(Directions) Could you give the data below again exactly, apart from the pictures?

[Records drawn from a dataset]
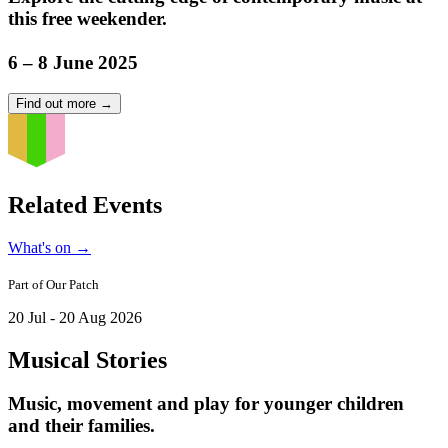
this free weekender.
6 – 8 June 2025
Find out more
→
Related Events
What's on
→
Part of
Our Patch
20 Jul - 20 Aug 2026
Musical Stories
Music, movement and play for younger children
and their families.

(Task answer)
this free weekender.
6 – 8 June 2025
Find out more
→
Related Events
What's on
→
Part of
Our Patch
20 Jul - 20 Aug 2026
Musical Stories
Music, movement and play for younger children
and their families.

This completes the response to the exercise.